Abstract
With the growing demand for low-altitude transportation, the application of the Internet of Drones (IoD) in urban logistics has become increasingly significant. However, the complex obstacles present in urban environments, such as tall buildings and no-fly zones, pose numerous challenges for the IoD, including low data-driven efficiency and difficulties in representing implicit knowledge. To address these challenges, this article proposes an IoD swarm collaborative scheduling method based on distributed knowledge-enhanced multiagent reinforcement learning (DKEMARL). The method leverages prior environmental knowledge to design a knowledge embedding and expansion module, which provides comprehensive and detailed environmental observation data during training and introduces a reward mechanism that balances task timeliness with flight safety. Within a centralized training and decentralized execution framework, the multiagent deep deterministic policy gradient (MADDPG) approach is employed to facilitate efficient cooperation among the IoD. Specifically, we develop a scenario model for low-altitude transportation tasks involving an IoD swarm, considering factors such as task timeliness, flight distance cost, and safety constraints, and propose an optimization objective to balance timely task completion with flight safety.
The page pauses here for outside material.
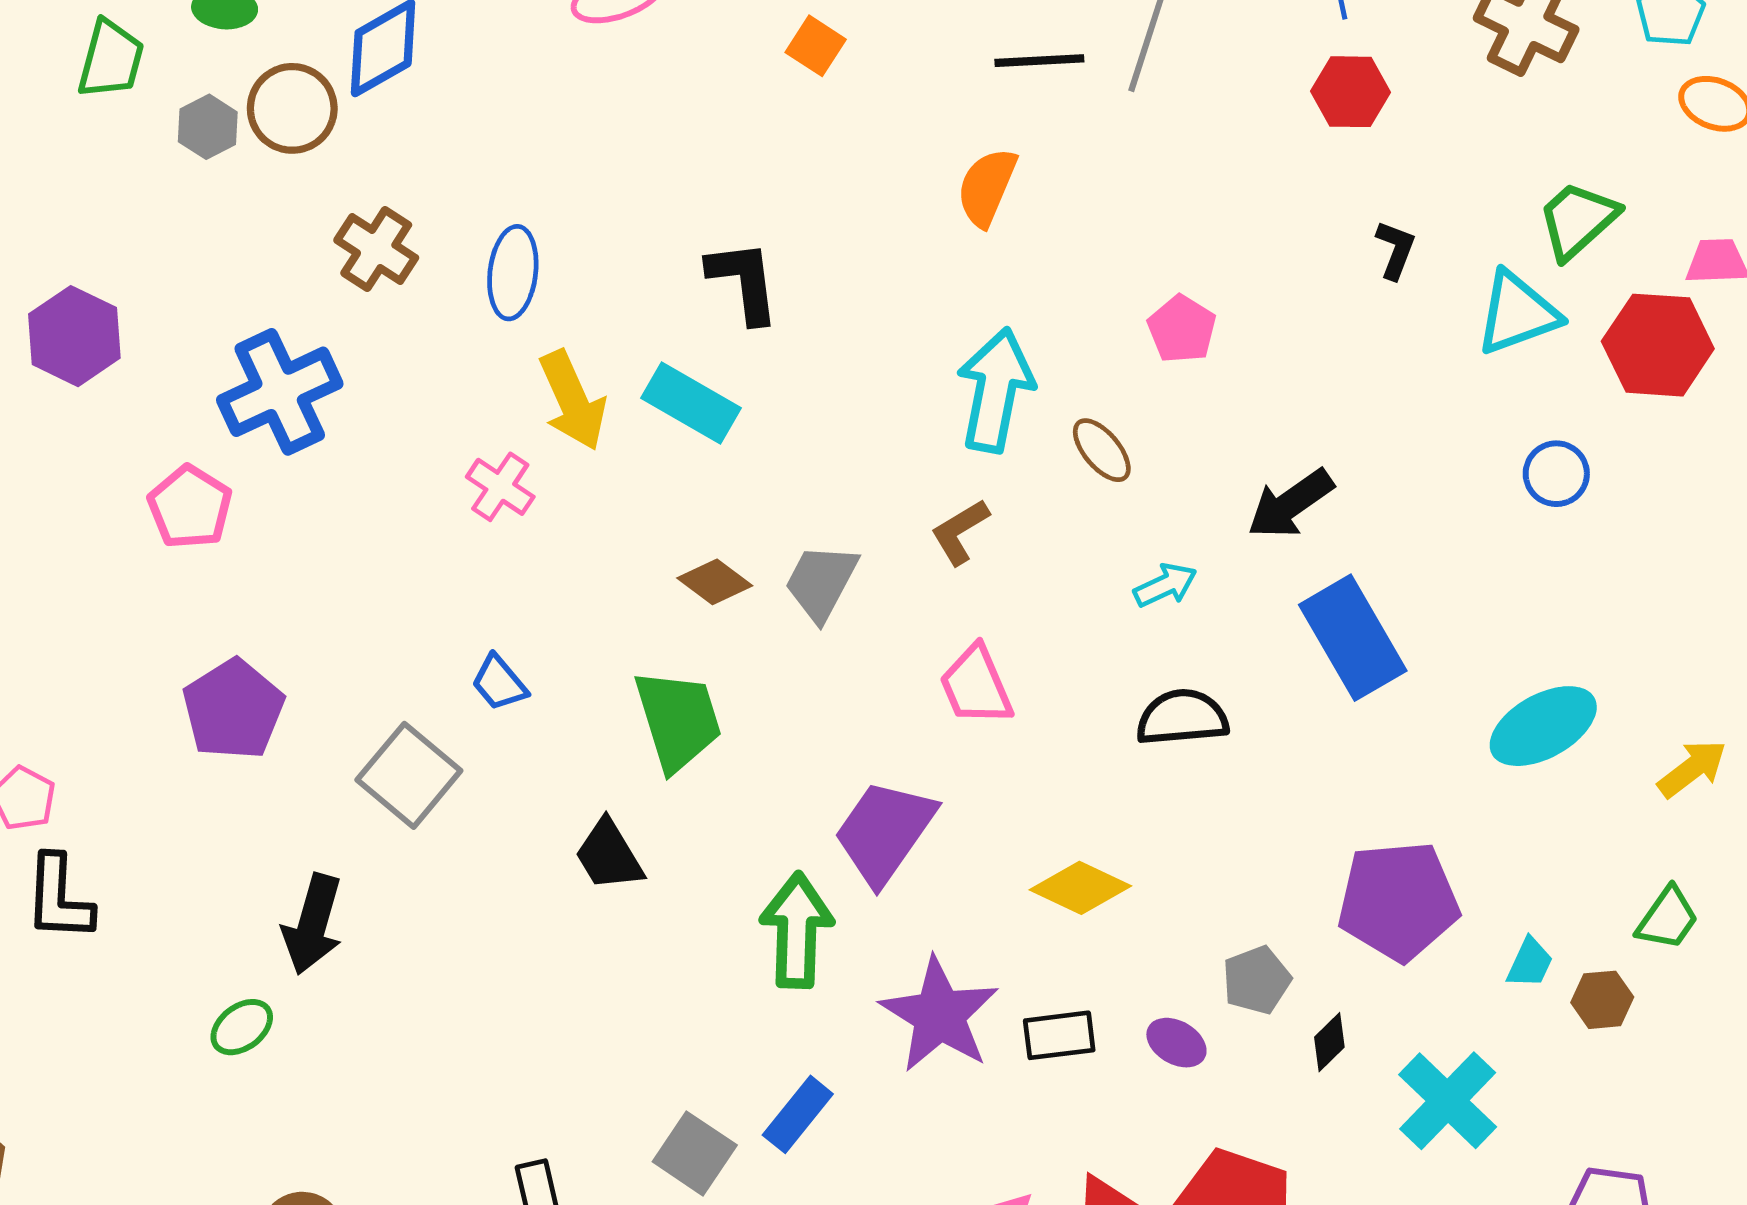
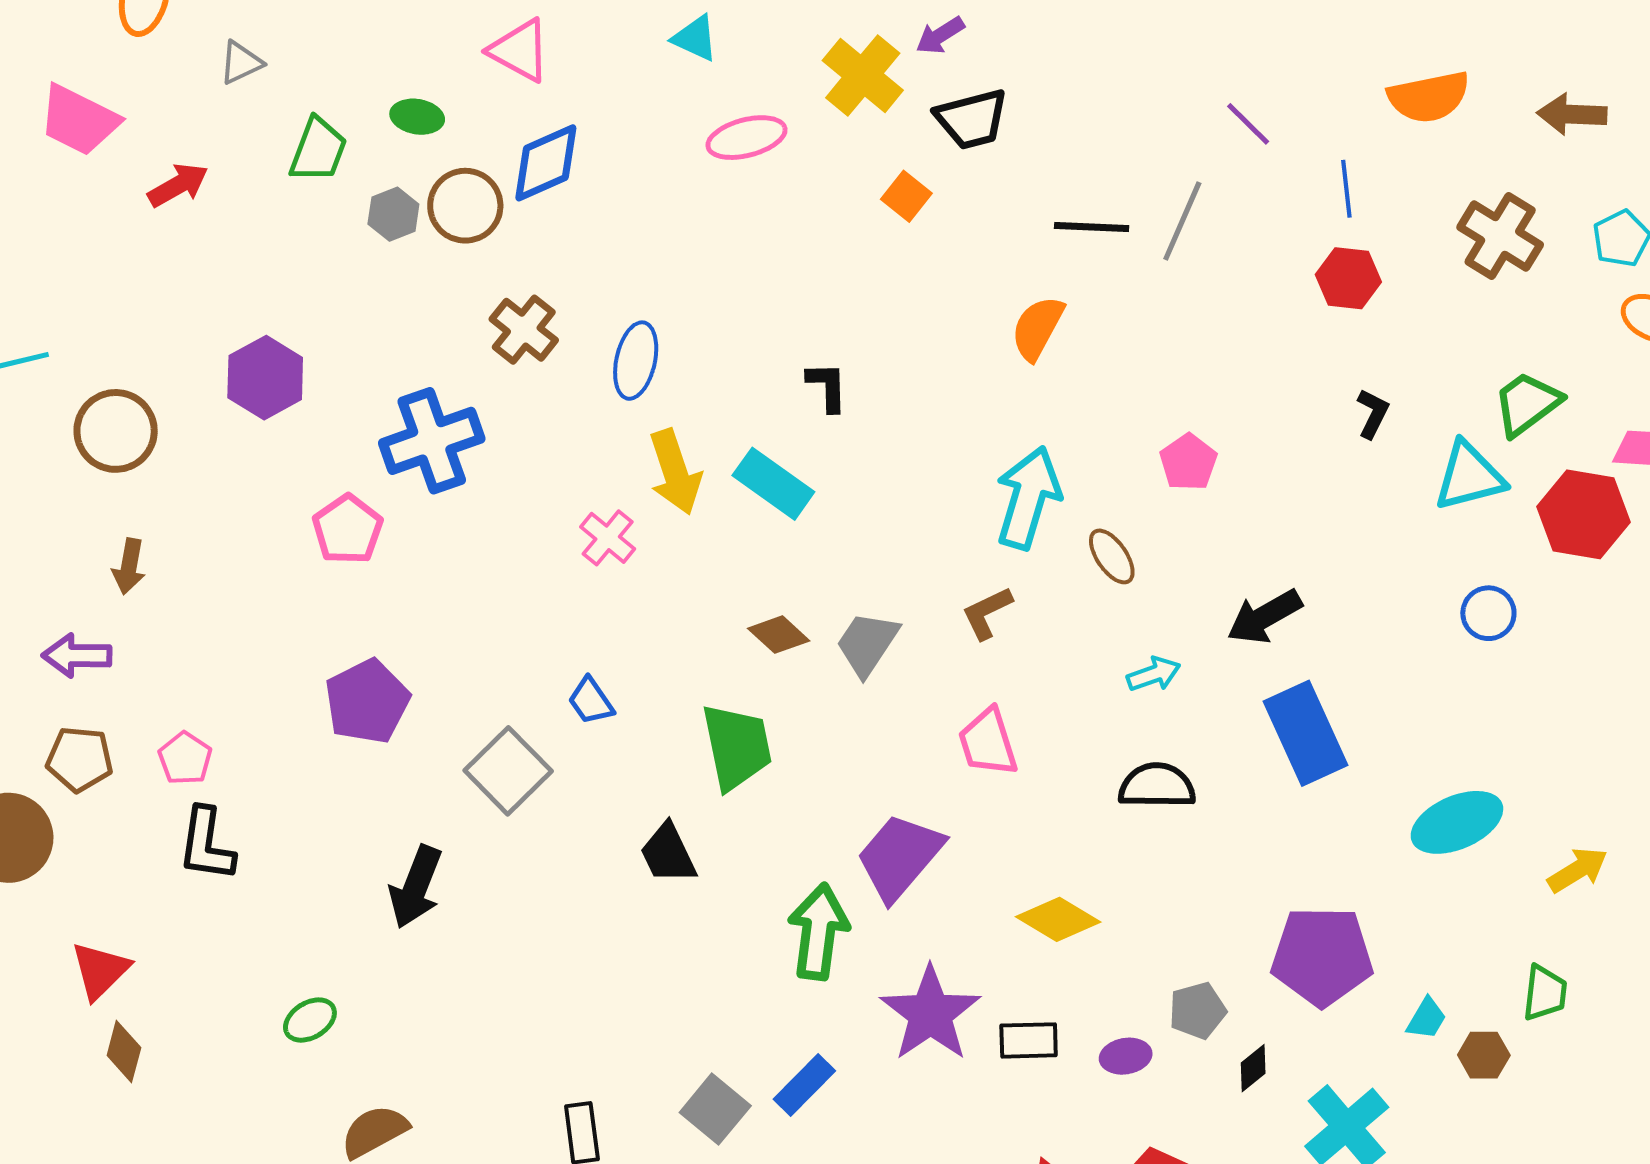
black L-shape: (744, 281) -> (827, 387), size x0.7
green trapezoid: (1668, 918) -> (1545, 993), turned -34
green ellipse: (242, 1027) -> (310, 1020), moved
purple ellipse: (1176, 1043) -> (1126, 1056), turned -45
Simulation results demonstrate that the proposed DKEMARL algorithm can significantly enhance task completion efficiency compared to baseline methods that do not incorporate knowledge enhancement.
| Original language | English |
|---|---|
| Pages (from-to) | 44166-44176 |
| Number of pages | 11 |
| Journal | IEEE Internet of Things Journal |
| Volume | 12 |
| Issue number | 21 |
| DOIs | |
| State | Published - 2025 |
UN SDGs
This output contributes to the following UN Sustainable Development Goals (SDGs)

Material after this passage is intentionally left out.